Specific Aims Page- Behold Your Reviewer!
November 17. 2020
By ScienceDocs Academic and SBIR Grant Writer Dr. Lubman
As you navigate NIH’s grant submission system, you will quickly realize that your proposal’s fate lies in the hands of three reviewers assigned to your application by the specific institute, for the expertise they have to evaluate your grant. The roster of participants in your study section is public knowledge and should be available to you once your application moves to the specific NIH institute. Although you won’t know the names of people that reviewed your grant, you should go through that roster and try to take an educated guess who is the closest in scope to your scientific field.
Each reviewer gets on average 6 to 10 applications per NIH submission cycle. One of the three reviewers, designated as the primary reviewer, is tasked with presenting their assignment to the rest of the study section. In general, the NIH study section members are academic scientists with full-time jobs and little time allocated to reviewing grants. In scanning through their workload, the first page they come across is the Specific Aims page. Hence, the initial subconscious decision about potentially funding your proposal comes after reading this very first page of your application.
The Specific Aims page should be written as a stand-alone executive summary of your invention, therapeutic application, and commercialization steps. For example, a competitive Specific Aims page for SBIR Phase I and II fast track application in a broad category of biologics (antibodies, vaccines, modified recombinant proteins, oncolytic viruses, mRNA, etc.) can have the following flow:
- In the introductory paragraph, clearly state your project’s goal and explain the gap it fills in the context of unmet medical needs. Spend 2 to 3 sentences introducing the significance of the proposed work and put it in a broader perspective of your research area. The first paragraph’s punchline should articulate how your project, if funded and completed, will further the scientific enterprise and benefit society.
- In the second paragraph, summarize your invention in terms of technology, innovation, and commercialization potential. Introduce scientific concepts in lay terms and present preliminary data that support the efficacy of your technology/biologic in a disease-relevant animal model. Use a diagram or other graphic media to illustrate concepts and make them easy to comprehend. Transition to the third paragraph by stating why you are asking for funding and how it will help move forward with your biologic commercialization.

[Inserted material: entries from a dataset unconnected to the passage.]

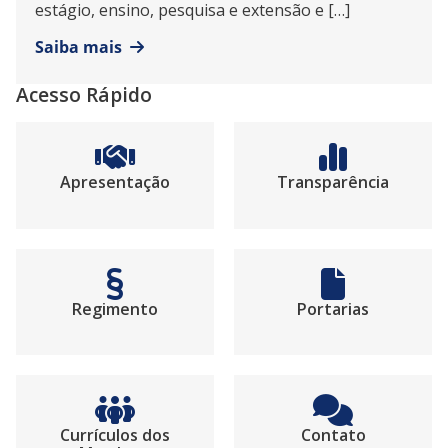
estágio, ensino, pesquisa e extensão e […]
Saiba mais
Acesso Rápido
Apresentação
Transparência
Regimento
Portarias
Currículos dos
Contato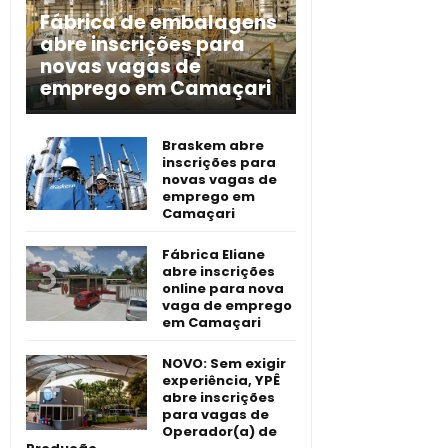
Fábrica de embalagens
abre inscrições para
novas vagas de
emprego em Camaçari
Braskem abre
inscrições para
novas vagas de
emprego em
Camaçari
Fábrica Eliane
abre inscrições
online para nova
vaga de emprego
em Camaçari
NOVO: Sem exigir
experiência, YPÊ
abre inscrições
para vagas de
Operador(a) de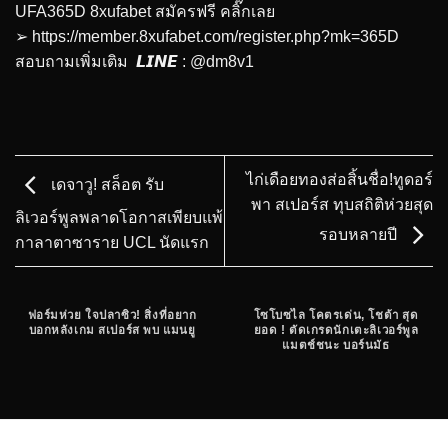
UFA365D 8xufabet สมัครฟรี คลิ๊กเลย
➢
https://member.8xufabet.com/register.php?mk=365D
สอบถามเพิ่มเติม 𝙇𝙄𝙉𝙀 : @dm8v1
ไก่เดือยทองส่อสิ้นชื่อ!ทูดอร์
เดจาวู! สล็อต รับ
พา สเปอร์ส ทุบสถิติห่วยสุด
ลิเวอร์พูลพลาดโอกาสเพียบแพ้
รอบหลายปี
กาลาตาซาราย UCL นัดแรก
ฟอร์มห่วย ใจปลาซิว! สิ่งที่อยาก
โซโบซไล โคตรเด่น, โชต้า สุด
บอกหลังเกม สเปอร์ส พบ แมนยู
ยอด ! ตัดเกรดนักเตะลิเวอร์พูล
แมตช์ชนะ บอร์นมัธ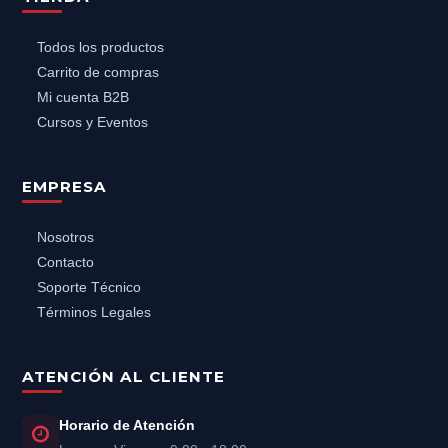
Todos los productos
Carrito de compras
Mi cuenta B2B
Cursos y Eventos
EMPRESA
Nosotros
Contacto
Soporte Técnico
Términos Legales
ATENCIÓN AL CLIENTE
Horario de Atención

- Start the third paragraph with the hypothesis to be tested in the proposed specific aims. Each aim should have its own bolded title sentence that clearly states its objective. Use the next 2-3 sentences to describe methodology, resources, and expertise to ensure the successful execution of each of the aims you propose. Outline a well-defined criterion for measuring the experimental success of each specific aim. Demonstrate to the reviewers that the team you put together is the best for the job. Traditionally, SBIR grants have 2 to 3 specific aims that are independent of one another and use different but complementary experimental techniques to confirm and extend findings.

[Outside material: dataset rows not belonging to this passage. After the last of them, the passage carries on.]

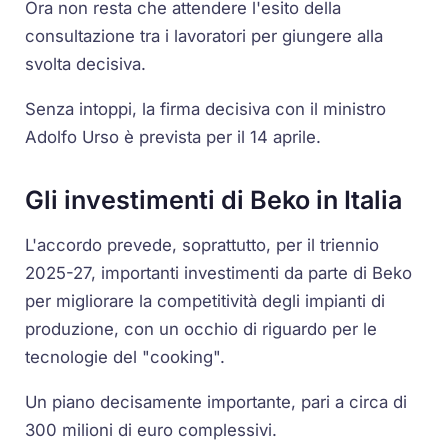
Ora non resta che attendere l'esito della
consultazione tra i lavoratori per giungere alla
svolta decisiva.
Senza intoppi, la firma decisiva con il ministro
Adolfo Urso è prevista per il 14 aprile.
Gli investimenti di Beko in Italia
L'accordo prevede, soprattutto, per il triennio
2025-27, importanti investimenti da parte di Beko
per migliorare la competitività degli impianti di
produzione, con un occhio di riguardo per le
tecnologie del "cooking".
Un piano decisamente importante, pari a circa di
300 milioni di euro complessivi.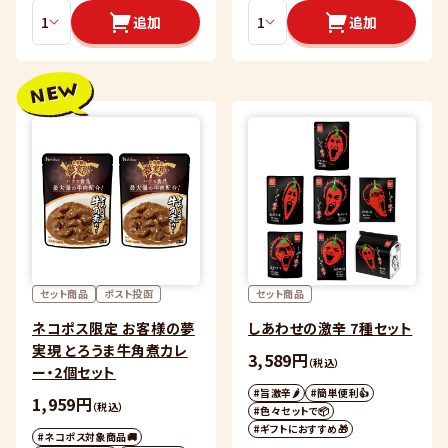
追加
追加
セット商品
ポスト投函
セット商品
ネコポス限定 お客様の夢
しあわせの激辛 7種セット
実現 とろうま牛角煮カレ
3,589円
（税込）
ー・2個セット
#旨激辛🌶
#簡単便利👍
1,959円
（税込）
#色々セットで📦
#ギフトにおすすめ🎁
#ネコポス対象商品🚚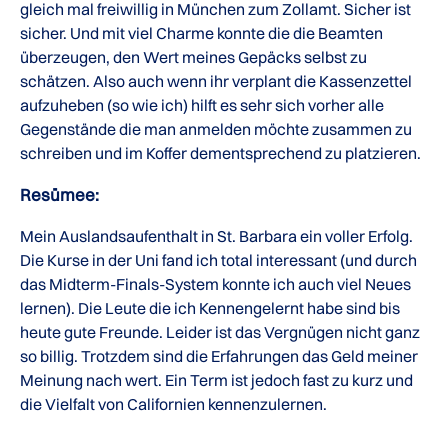
gleich mal freiwillig in München zum Zollamt. Sicher ist
sicher. Und mit viel Charme konnte die die Beamten
überzeugen, den Wert meines Gepäcks selbst zu
schätzen. Also auch wenn ihr verplant die Kassenzettel
aufzuheben (so wie ich) hilft es sehr sich vorher alle
Gegenstände die man anmelden möchte zusammen zu
schreiben und im Koffer dementsprechend zu platzieren.
Resümee:
Mein Auslandsaufenthalt in St. Barbara ein voller Erfolg.
Die Kurse in der Uni fand ich total interessant (und durch
das Midterm-Finals-System konnte ich auch viel Neues
lernen). Die Leute die ich Kennengelernt habe sind bis
heute gute Freunde. Leider ist das Vergnügen nicht ganz
so billig. Trotzdem sind die Erfahrungen das Geld meiner
Meinung nach wert. Ein Term ist jedoch fast zu kurz und
die Vielfalt von Californien kennenzulernen.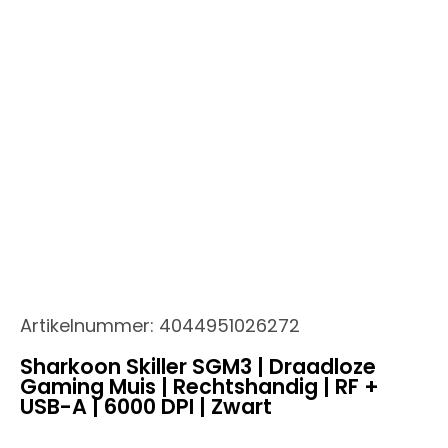
Artikelnummer:
4044951026272
Sharkoon Skiller SGM3 | Draadloze
Gaming Muis | Rechtshandig | RF +
USB-A | 6000 DPI | Zwart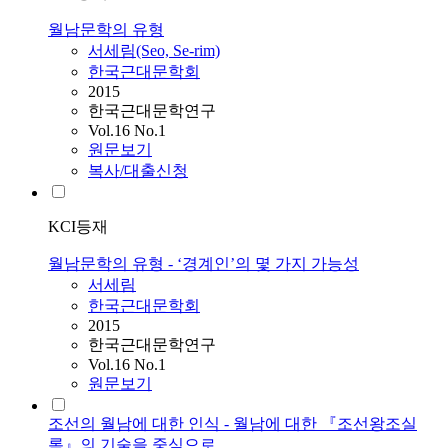
월남문학의 유형
서세림(Seo, Se-rim)
한국근대문학회
2015
한국근대문학연구
Vol.16 No.1
원문보기
복사/대출신청
KCI등재
월남문학의 유형 - ‘경계인’의 몇 가지 가능성
서세림
한국근대문학회
2015
한국근대문학연구
Vol.16 No.1
원문보기
조선의 월남에 대한 인식 - 월남에 대한 『조선왕조실
록』의 기술을 중심으로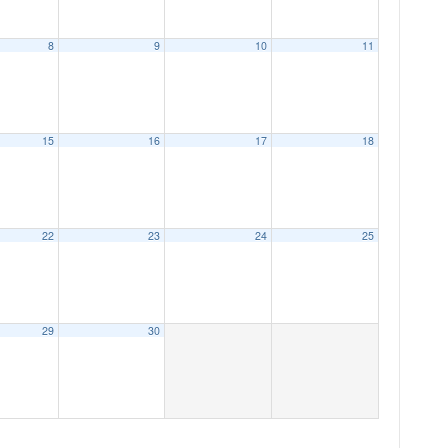
8
9
10
11
15
16
17
18
22
23
24
25
29
30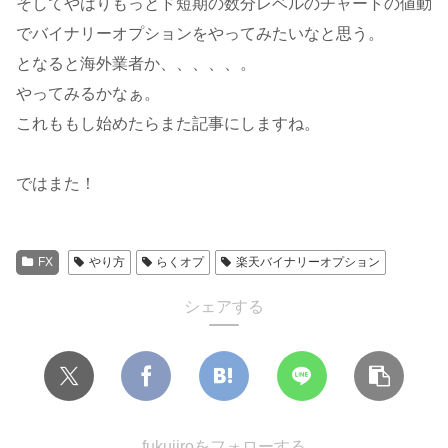
そしてやはりもっとド短期の数分レベルのチャートの値動
でバイナリーオプションをやってみたいなと思う。
となると海外業者か、、、、、。
やってみるかなぁ。
これももし始めたらまた記事にしますね。
ではまた！
FX
やり方
らくオプ
楽天バイナリーオプション
シェアする
fukujiroをフォローする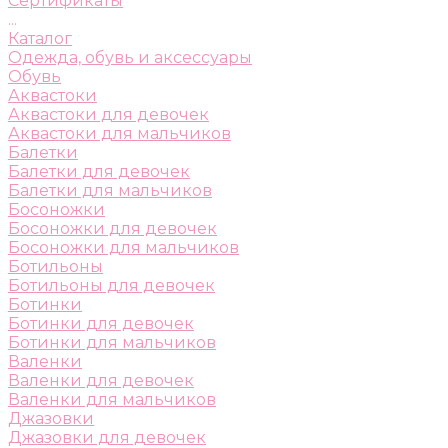
Сертификаты
...
Каталог
Одежда, обувь и аксессуары
Обувь
Аквастоки
Аквастоки для девочек
Аквастоки для мальчиков
Балетки
Балетки для девочек
Балетки для мальчиков
Босоножки
Босоножки для девочек
Босоножки для мальчиков
Ботильоны
Ботильоны для девочек
Ботинки
Ботинки для девочек
Ботинки для мальчиков
Валенки
Валенки для девочек
Валенки для мальчиков
Джазовки
Джазовки для девочек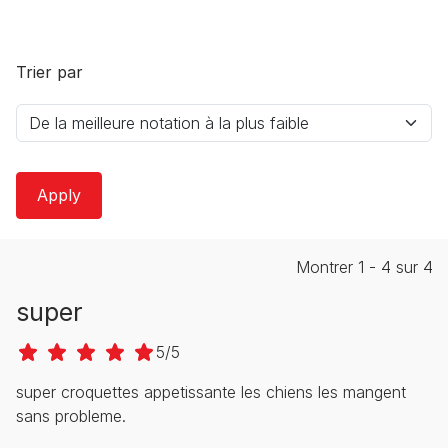
Trier par
Montrer 1 - 4 sur 4
super
5/5
super croquettes appetissante les chiens les mangent
sans probleme.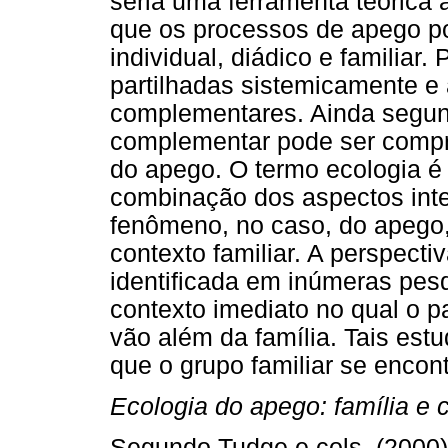
seria uma ferramenta teórica 
que os processos de apego po
individual, diádico e familiar
partilhadas sistemicamente e 
complementares. Ainda segund
complementar pode ser comp
do apego. O termo ecologia é 
combinação dos aspectos inte
fenômeno, no caso, do apego
contexto familiar. A perspect
identificada em inúmeras pes
contexto imediato no qual o p
vão além da família. Tais es
que o grupo familiar se encontr
Ecologia do apego: família e c
Segundo Tudge e cols. (2000)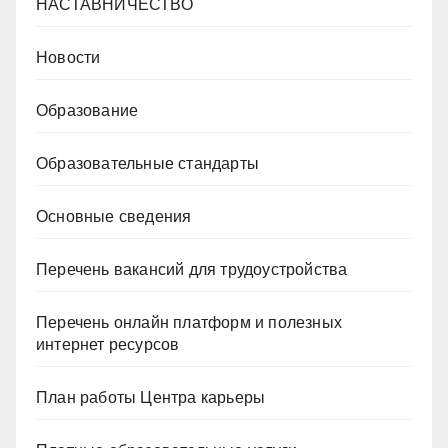
НАСТАВНИЧЕСТВО
Новости
Образование
Образовательные стандарты
Основные сведения
Перечень вакансий для трудоустройства
Перечень онлайн платформ и полезных
интернет ресурсов
План работы Центра карьеры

- The last paragraph of the specific aims should address the project’s feasibility, considering the budget and time to complete the work. It’s essential to present a balanced, financially sound, and realistic assessment of your costs and deliverables. Your overall approach should demonstrate the maturity and foresight that reviewers look for in assessing your grant application’s strength. A short timeline or a table with well-defined milestones for success can be a great ending to a competitive specific aims page.
I urge you to think about every sentence of the Specific Aims page. It is the “first impression” reviewers get about your grant proposal. Subconsciously, their decision to fund your science is made after reading this first page of the application. Within biologics, patent protection and exclusivity of the potential product must also be articulated somewhere on the Specific Aims page. A well-written summary is not only the skeleton of your application but also a master document you come back to time and again as you are writing out other sections of the grant.